O rompimento da barragem de Fundão - de propriedade da empresa Samarco controlada pela Vale e pela australiana BHP Billiton - provocou uma enxurrada de lama sem precedentes que se alastrou por dezenas de municípios mineiros, passando pelo estado do Espírito Santo até alcançar o Atlântico. Ao contrário do que foi divulgado inicialmente, investigações do caso apontaram que a devastação foi resultado do rompimento de apenas uma barragem.

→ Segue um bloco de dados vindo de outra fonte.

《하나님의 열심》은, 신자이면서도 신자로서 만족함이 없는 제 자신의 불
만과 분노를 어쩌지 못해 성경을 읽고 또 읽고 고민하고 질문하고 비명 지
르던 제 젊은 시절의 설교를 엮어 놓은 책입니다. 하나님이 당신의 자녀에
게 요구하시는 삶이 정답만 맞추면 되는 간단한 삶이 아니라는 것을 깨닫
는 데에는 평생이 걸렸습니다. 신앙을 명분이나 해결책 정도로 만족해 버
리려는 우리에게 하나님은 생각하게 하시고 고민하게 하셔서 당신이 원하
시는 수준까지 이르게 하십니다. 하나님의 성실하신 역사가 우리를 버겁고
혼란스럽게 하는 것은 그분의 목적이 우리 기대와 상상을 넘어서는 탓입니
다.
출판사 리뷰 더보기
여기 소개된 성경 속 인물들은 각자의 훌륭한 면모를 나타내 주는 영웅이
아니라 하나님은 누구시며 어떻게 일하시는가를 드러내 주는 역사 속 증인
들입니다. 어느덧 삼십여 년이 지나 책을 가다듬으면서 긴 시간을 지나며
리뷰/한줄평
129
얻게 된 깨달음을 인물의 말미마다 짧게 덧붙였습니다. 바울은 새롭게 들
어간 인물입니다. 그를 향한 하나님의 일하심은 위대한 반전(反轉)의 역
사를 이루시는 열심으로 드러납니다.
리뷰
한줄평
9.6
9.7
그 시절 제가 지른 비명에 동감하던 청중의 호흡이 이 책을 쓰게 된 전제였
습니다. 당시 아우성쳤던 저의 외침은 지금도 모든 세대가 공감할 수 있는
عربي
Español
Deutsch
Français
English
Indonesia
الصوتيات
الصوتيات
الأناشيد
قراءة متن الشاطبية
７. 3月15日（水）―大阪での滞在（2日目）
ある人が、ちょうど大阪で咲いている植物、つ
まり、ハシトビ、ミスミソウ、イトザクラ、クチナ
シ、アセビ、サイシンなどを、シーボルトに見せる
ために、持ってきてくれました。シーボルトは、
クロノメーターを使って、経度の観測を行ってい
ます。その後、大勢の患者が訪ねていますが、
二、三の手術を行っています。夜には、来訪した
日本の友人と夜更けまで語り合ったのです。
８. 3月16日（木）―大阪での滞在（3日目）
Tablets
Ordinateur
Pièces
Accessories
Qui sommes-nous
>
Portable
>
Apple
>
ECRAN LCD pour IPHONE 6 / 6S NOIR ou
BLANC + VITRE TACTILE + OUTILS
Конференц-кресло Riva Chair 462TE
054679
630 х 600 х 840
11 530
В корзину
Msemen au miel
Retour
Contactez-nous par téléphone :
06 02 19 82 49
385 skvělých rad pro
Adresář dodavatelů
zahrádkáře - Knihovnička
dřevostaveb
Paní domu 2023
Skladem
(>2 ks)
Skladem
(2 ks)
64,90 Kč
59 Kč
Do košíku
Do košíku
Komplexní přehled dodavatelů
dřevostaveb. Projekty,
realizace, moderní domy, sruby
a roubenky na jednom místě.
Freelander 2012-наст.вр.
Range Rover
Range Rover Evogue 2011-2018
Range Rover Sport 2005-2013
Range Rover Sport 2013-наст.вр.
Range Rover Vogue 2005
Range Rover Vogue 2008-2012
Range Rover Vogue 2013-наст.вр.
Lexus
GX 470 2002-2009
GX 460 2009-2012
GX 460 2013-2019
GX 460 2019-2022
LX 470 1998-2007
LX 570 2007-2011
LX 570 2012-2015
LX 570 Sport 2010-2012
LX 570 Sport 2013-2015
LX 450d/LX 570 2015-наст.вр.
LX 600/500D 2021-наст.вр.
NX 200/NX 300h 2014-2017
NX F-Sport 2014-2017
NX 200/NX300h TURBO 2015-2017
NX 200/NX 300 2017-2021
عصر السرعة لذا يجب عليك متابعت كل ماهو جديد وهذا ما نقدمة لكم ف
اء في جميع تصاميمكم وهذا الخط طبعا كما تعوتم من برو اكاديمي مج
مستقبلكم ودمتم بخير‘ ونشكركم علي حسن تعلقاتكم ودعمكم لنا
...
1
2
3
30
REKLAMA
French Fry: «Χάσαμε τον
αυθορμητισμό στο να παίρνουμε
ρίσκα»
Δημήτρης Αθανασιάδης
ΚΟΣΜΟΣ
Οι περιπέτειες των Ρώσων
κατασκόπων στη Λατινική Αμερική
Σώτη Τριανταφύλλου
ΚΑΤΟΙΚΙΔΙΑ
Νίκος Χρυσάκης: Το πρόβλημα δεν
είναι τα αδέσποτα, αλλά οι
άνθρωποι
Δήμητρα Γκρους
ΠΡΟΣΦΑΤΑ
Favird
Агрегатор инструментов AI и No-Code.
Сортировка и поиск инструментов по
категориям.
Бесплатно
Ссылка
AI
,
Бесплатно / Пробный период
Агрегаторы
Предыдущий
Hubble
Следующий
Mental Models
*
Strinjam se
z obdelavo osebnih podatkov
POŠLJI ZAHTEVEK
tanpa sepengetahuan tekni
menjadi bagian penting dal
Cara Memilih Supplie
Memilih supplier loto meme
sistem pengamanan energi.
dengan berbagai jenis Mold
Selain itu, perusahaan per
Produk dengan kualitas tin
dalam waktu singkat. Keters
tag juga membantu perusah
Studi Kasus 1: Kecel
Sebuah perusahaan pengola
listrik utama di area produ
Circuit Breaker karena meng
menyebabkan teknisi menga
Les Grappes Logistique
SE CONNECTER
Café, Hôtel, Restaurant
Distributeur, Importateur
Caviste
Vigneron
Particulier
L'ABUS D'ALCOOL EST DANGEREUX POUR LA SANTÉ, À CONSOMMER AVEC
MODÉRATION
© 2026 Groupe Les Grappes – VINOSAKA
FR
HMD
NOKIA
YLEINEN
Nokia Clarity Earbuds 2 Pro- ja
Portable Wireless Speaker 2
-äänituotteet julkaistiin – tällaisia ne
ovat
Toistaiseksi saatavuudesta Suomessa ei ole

Os 62 milhões de metros cúbicos de lama que vazaram correspondem a uma quantidade duas vezes e meia maior que o segundo pior acidente do gênero, ocorrido em 4 de agosto de 2014, na mina canadense de Mount Polley, na Colúmbia Britânica.

Desastres ambientais têm vida longa. Os impactos da poluição colossal, que abarca uma região de mais de 700 quilômetros de comprimento, poderão ser percebidos durante anos. O tempo previsto para a recuperação da bacia do Rio Doce, onde vivem aproximadamente três milhões de pessoas, deve durar algumas décadas.

Pesquisadores afirmam que tam­­bém é cedo para fazer uma previsão dos custos para a recuperação das estruturas urbanas e dos ecossistemas destruídos. No entanto, os valores devem ultrapassar a casa dos bilhões de reais.

Irreparáveis são as perdas humanas advindas do desastre. Dados oficiais falam em 11 mortos e 12 desaparecidos. Mais de 600 pessoas que moravam em Bento Rodrigues e outros distritos da região de Mariana ficaram desabrigadas.

Ao mesmo tempo em que prestamos solidariedade às vítimas da tragédia e buscamos alternativas que amenizem seus impactos imediatos, devemos refletir sobre a persistência no capitalismo pela exploração das riquezas naturais de forma desenfreada, sem pensar no ser humano e nos impactos ao meio ambiente.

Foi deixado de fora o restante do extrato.